(Dataset entries)
◆ ◆ ◆
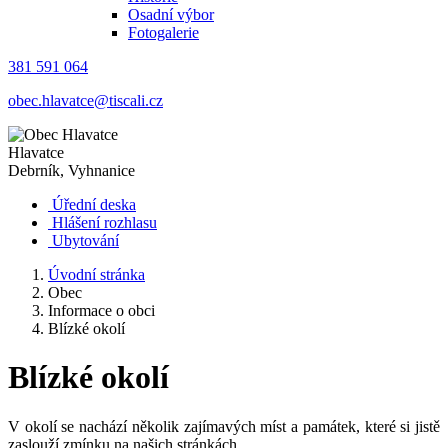
Osadní výbor
Fotogalerie
381 591 064
obec.hlavatce@tiscali.cz
Hlavatce
Debrník, Vyhnanice
Úřední deska
Hlášení rozhlasu
Ubytování
Úvodní stránka
Obec
Informace o obci
Blízké okolí
Blízké okolí
V okolí se nachází několik zajímavých míst a památek, které si jistě
zaslouží zmínku na našich stránkách.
◆ ◆ ◆
Problem details: Could you repeat each line above exactly as written? Omit the pictures.

Solution for this problem:
Osadní výbor
Fotogalerie
381 591 064
obec.hlavatce@tiscali.cz
Hlavatce
Debrník, Vyhnanice
Úřední deska
Hlášení rozhlasu
Ubytování
Úvodní stránka
Obec
Informace o obci
Blízké okolí
Blízké okolí
V okolí se nachází několik zajímavých míst a památek, které si jistě
zaslouží zmínku na našich stránkách.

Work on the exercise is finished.